EXERCISE AIM -> The answer must be an exact copy of the lines from the one with "Министерство финансов России ожидает, что" to the last line of the entries below, both included, and must contain no pictures.

Stored data entries ->

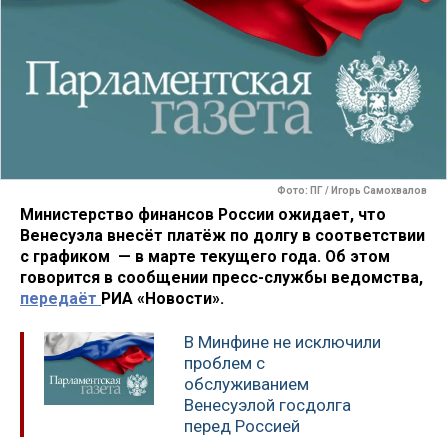
Фото: ПГ / Игорь Самохвалов
Министерство финансов России ожидает, что
Венесуэла внесёт платёж по долгу в соответствии
с графиком — в марте текущего года. Об этом
говорится в сообщении пресс-службы ведомства,
передаёт
РИА «Новости».
В Минфине не исключили
проблем с
обслуживанием
Венесуэлой госдолга
перед Россией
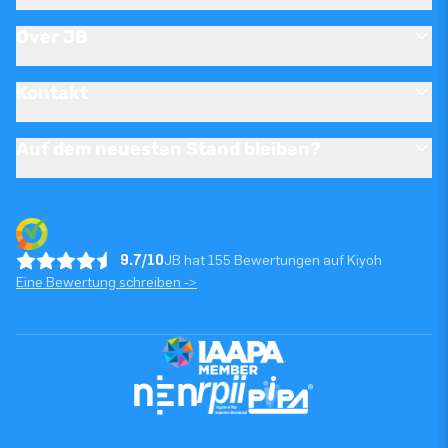
Over JB
Kontakt
Auf dem neuesten Stand bleiben?
9.7/10
JB hat 155 Bewertungen auf Kiyoh
Eine Bewertung schreiben ->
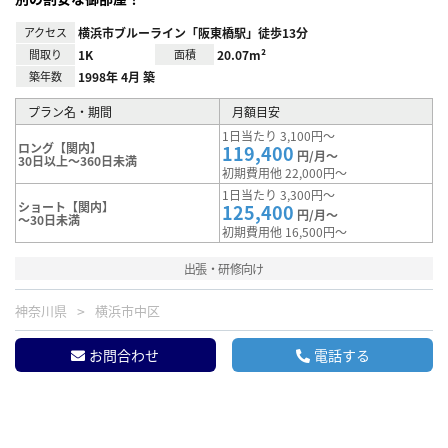
アクセス
横浜市ブルーライン「阪東橋駅」徒歩13分
間取り
1K
面積
20.07m²
築年数
1998年 4月 築
プラン名・期間
月額目安
1日当たり 3,100円～
ロング【関内】
119,400
円/月～
30日以上～360日未満
初期費用他 22,000円～
1日当たり 3,300円～
ショート【関内】
125,400
円/月～
～30日未満
初期費用他 16,500円～
出張・研修向け
神奈川県
横浜市中区
お問合わせ
電話する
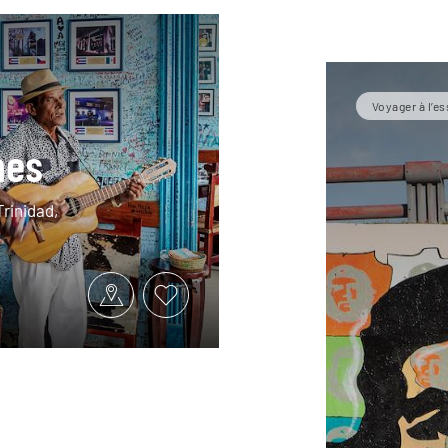
Voyager à l’es
nes
Trinidad,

OUTPUT FOR THIS EXERCISE ->
Министерство финансов России ожидает, что
Венесуэла внесёт платёж по долгу в соответствии
с графиком — в марте текущего года. Об этом
говорится в сообщении пресс-службы ведомства,
передаёт
РИА «Новости».
В Минфине не исключили
проблем с
обслуживанием
Венесуэлой госдолга
перед Россией
Over JB
Kontakt
Auf dem neuesten Stand bleiben?
9.7/10
JB hat 155 Bewertungen auf Kiyoh
Eine Bewertung schreiben ->
アクセス
横浜市ブルーライン「阪東橋駅」徒歩13分
間取り
1K
面積
20.07m²
築年数
1998年 4月 築
プラン名・期間
月額目安
1日当たり 3,100円～
ロング【関内】
119,400
円/月～
30日以上～360日未満
初期費用他 22,000円～
1日当たり 3,300円～
ショート【関内】
125,400
円/月～
～30日未満
初期費用他 16,500円～
出張・研修向け
神奈川県
横浜市中区
お問合わせ
電話する
Voyager à l’es
nes
Trinidad,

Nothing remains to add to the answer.